ADDENDA.

Just as I depicted the ghost of the wig and pigtail to bow out all the old-fashioned ghosts, methought I heard a voice say, "Well, sir, suppose it granted that you have shown the utter impossibility of there being such things as ghosts of hats, coats, sticks, and umbrellas; admitting that you really have "laid" all these ghosts of the old style, what say you to the "spirit manifestations" of the present day?"

Well, this does certainly seem to be putting rather a "Home question"—a "Home thrust," if you please; but sharp as the question may be, and difficult as it may seem to answer, I am not going to shirk the question.

In the first place, this inquiring spirit must please to recollect that these "spirit-rappers" of the present day are almost an entirely new-fashioned spirit, a different sort of ghost altogether, or ghosts in "piecemeal;" only bits of spirits, who never come of their own accord, and have to be squeezed out of a table bit by bit, when they do hold up a hand, or tap or touch people's legs under the table with their hand, or a bit of one. But never having attended a "séance," I cannot give the inquiring spirit any information about these spirits from my own personal knowledge. If the inquirer wishes to know "all about" these spirits, he had better apply to Mr. D. D. Home, who is quite "at home" with these spirits, upon the most "familiar" terms! in fact, "hand and glove" with them; and they feel so much at home with Mr. Home, that they are constantly putting their hands and arms, if not their legs, "under his mahogany." I therefore take the liberty of referring "Inquirer" to this Home medium, or any other medium, Home or foreign, for a "full, true, and particular account" of the character and conduct of these new-fashioned, New-found-land ghosts or spiritual gentlefolk, for it does not appear that there are any of the "working-class" amongst them.

It has been asserted by Mr. Home, that he has seen "full length" ghosts. These I shall put to the test a little further on.

As I intend putting a few questions myself to these "mediums," or through this medium, to the spirits, I have to hope that these questions of mine will be taken by the inquiring spirits who question me as an answer to their question upon what may be at present considered upon the whole as almost, if not entirely, unanswerable, at least with the ordinary natural organs of thought and judgment, and therefore it must be left to these tabular spirits or their mediums to explain (that is, if they can) that which, to the "outsiders," as the affair stands at this moment, is an inexplicable puzzle.

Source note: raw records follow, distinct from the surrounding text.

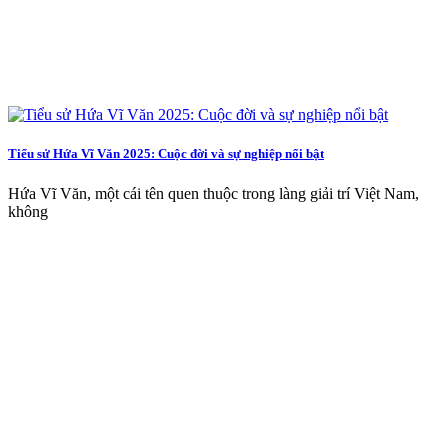
Tiểu sử Hứa Vĩ Văn 2025: Cuộc đời và sự nghiệp nổi bật
Hứa Vĩ Văn, một cái tên quen thuộc trong làng giải trí Việt Nam,
không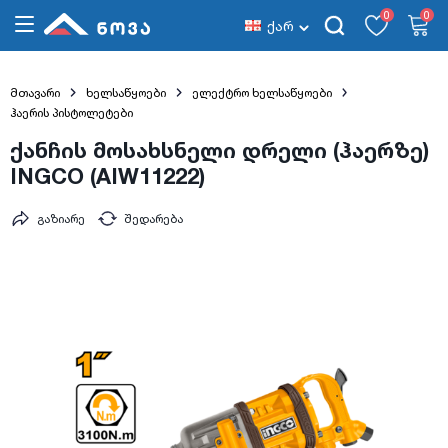
0
0
ქარ
მთავარი
ხელსაწყოები
ელექტრო ხელსაწყოები
ჰაერის პისტოლეტები
ქანჩის მოსახსნელი დრელი (ჰაერზე)
INGCO (AIW11222)
გაზიარე
შედარება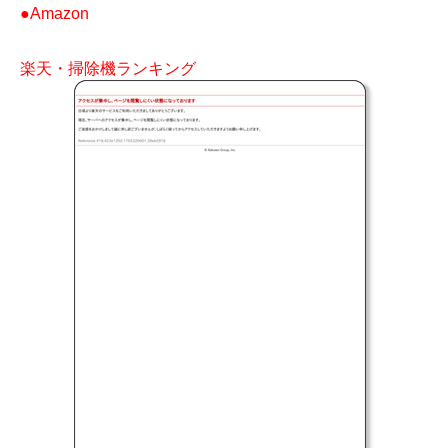
●Amazon
楽天・掃除機ランキング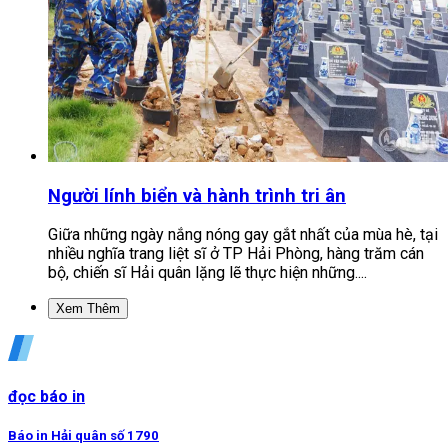
Người lính biển và hành trình tri ân
Giữa những ngày nắng nóng gay gắt nhất của mùa hè, tại
nhiều nghĩa trang liệt sĩ ở TP Hải Phòng, hàng trăm cán
bộ, chiến sĩ Hải quân lặng lẽ thực hiện những....
Xem Thêm
đọc báo in
Báo in Hải quân số 1790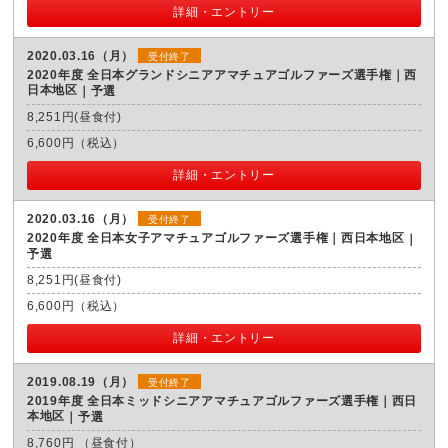
詳細・エントリー
2020.03.16（月）
受付終了
2020年度 全日本グランドシニアアマチュアゴルファーズ選手権｜西
日本地区
予選
8,251円(昼食付)
6,600円（税込）
詳細・エントリー
2020.03.16（月）
受付終了
2020年度 全日本女子アマチュアゴルファーズ選手権｜西日本地区
予選
8,251円(昼食付)
6,600円（税込）
詳細・エントリー
2019.08.19（月）
受付終了
2019年度 全日本ミッドシニアアマチュアゴルファーズ選手権｜西日
本地区
予選
8,760円 （昼食付）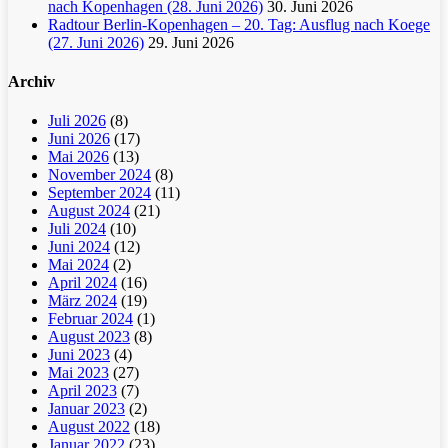
nach Kopenhagen (28. Juni 2026)
30. Juni 2026
Radtour Berlin-Kopenhagen – 20. Tag: Ausflug nach Koege
(27. Juni 2026)
29. Juni 2026
Archiv
Juli 2026
(8)
Juni 2026
(17)
Mai 2026
(13)
November 2024
(8)
September 2024
(11)
August 2024
(21)
Juli 2024
(10)
Juni 2024
(12)
Mai 2024
(2)
April 2024
(16)
März 2024
(19)
Februar 2024
(1)
August 2023
(8)
Juni 2023
(4)
Mai 2023
(27)
April 2023
(7)
Januar 2023
(2)
August 2022
(18)
Januar 2022
(23)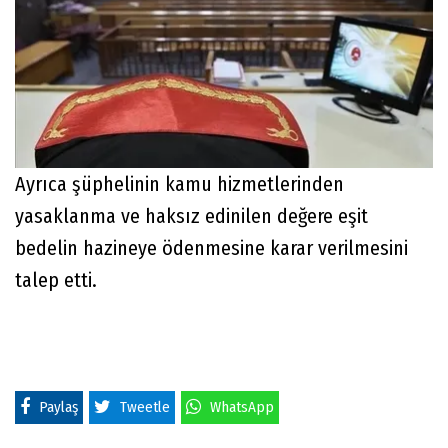
Ayrıca şüphelinin kamu hizmetlerinden
yasaklanma ve haksız edinilen değere eşit
bedelin hazineye ödenmesine karar verilmesini
talep etti.
Paylaş
Tweetle
WhatsApp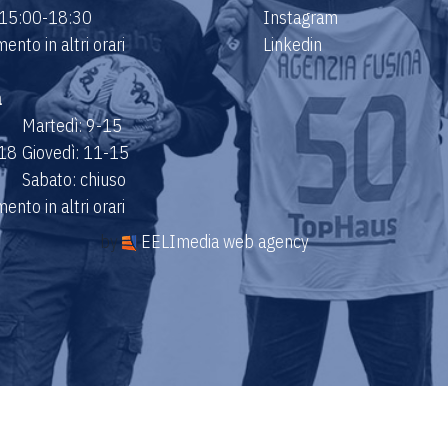
 15:00-18:30
Instagram
nto in altri orari
Linkedin
a
Martedì: 9-15
-18
Giovedì: 11-15
Sabato: chiuso
nto in altri orari
by
EELImedia web agency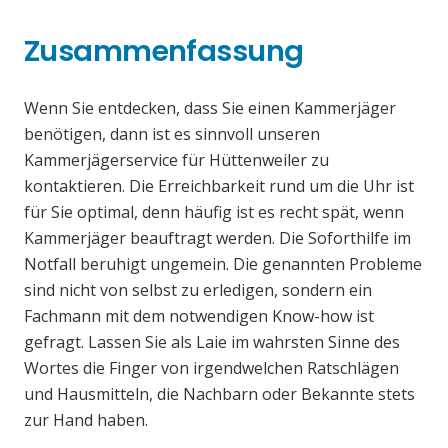
Zusammenfassung
Wenn Sie entdecken, dass Sie einen Kammerjäger
benötigen, dann ist es sinnvoll unseren
Kammerjägerservice für Hüttenweiler zu
kontaktieren. Die Erreichbarkeit rund um die Uhr ist
für Sie optimal, denn häufig ist es recht spät, wenn
Kammerjäger beauftragt werden. Die Soforthilfe im
Notfall beruhigt ungemein. Die genannten Probleme
sind nicht von selbst zu erledigen, sondern ein
Fachmann mit dem notwendigen Know-how ist
gefragt. Lassen Sie als Laie im wahrsten Sinne des
Wortes die Finger von irgendwelchen Ratschlägen
und Hausmitteln, die Nachbarn oder Bekannte stets
zur Hand haben.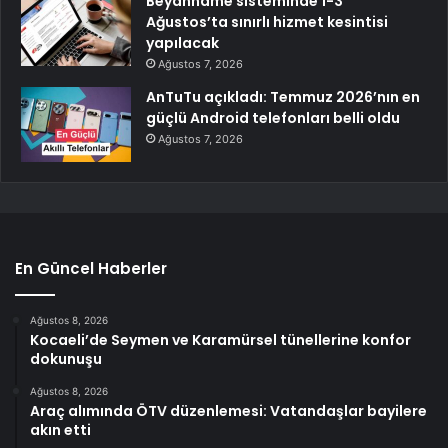
Beyanname sisteminde 1-3
Ağustos’ta sınırlı hizmet kesintisi
yapılacak
Ağustos 7, 2026
AnTuTu açıkladı: Temmuz 2026’nın en
güçlü Android telefonları belli oldu
Ağustos 7, 2026
En Güncel Haberler
Ağustos 8, 2026
Kocaeli’de Seymen ve Karamürsel tünellerine konfor
dokunuşu
Ağustos 8, 2026
Araç alımında ÖTV düzenlemesi: Vatandaşlar bayilere
akın etti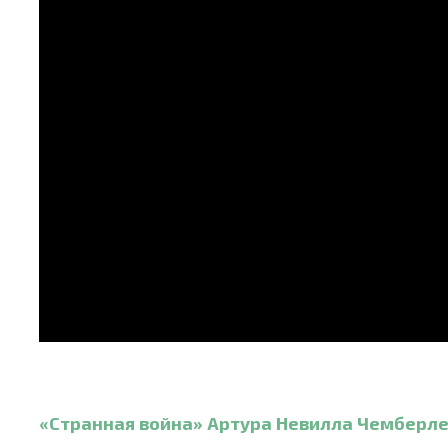
«Странная война» Артура Невилла Чемберл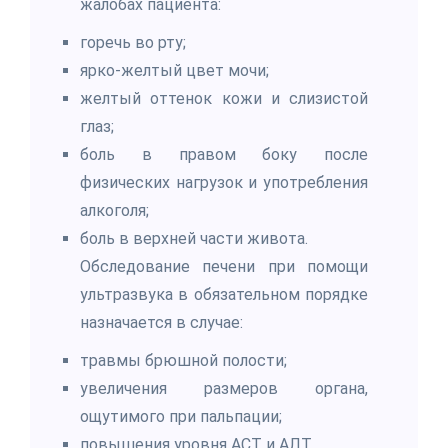
жалобах пациента:
горечь во рту;
ярко-желтый цвет мочи;
желтый оттенок кожи и слизистой
глаз;
боль в правом боку после
физических нагрузок и употребления
алкоголя;
боль в верхней части живота.
Обследование печени при помощи
ультразвука в обязательном порядке
назначается в случае:
травмы брюшной полости;
увеличения размеров органа,
ощутимого при пальпации;
повышения уровня АСТ и АЛТ.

In bringing forward my questions, I will take the liberty of making an extract from the "Times," of the 9th of April last, where Mr. D. D. Home's book of "Incidents in my Life," is reviewed with considerable acumen and ability; and wherein the writer states that a Dr. Wilkinson was desirous of obtaining some information and explanations respecting the "ways and means" of these spirits. The Doctor asked Mr. Home why the effects (that is, the manifestations) "took place under the table and not upon it." Mr. Home said, that "in habituated circles the results were easily obtained above board, visibly to all, but that at the first sitting it was not so; that scepticism was almost universal in men's intellects, and marred the forces at work; that the spirits accomplish what they do through our life sphere, or atmosphere, which was permeated at our wills, and if the will was contrary, the sphere was unfit for being operated upon." Moreover, allowance must be made for a certain indisposition on the part of the spirits (as we infer a sort of spiritual bashfulness), "which deters them from exhibiting their members in a state of imperfect formation." When some had merely a single finger put upon their knees, "Mr. Home said that the presenting spirits could often make one finger where they could not make two, and two where they could not form an entire hand, just as they could form a hand where they could not realize a whole human figure" (for there seems never to have been life sphere at a séance adequate to the exhibition of an entire figure, "though Mr. Home has frequently seen spirits in their full proportions when alone").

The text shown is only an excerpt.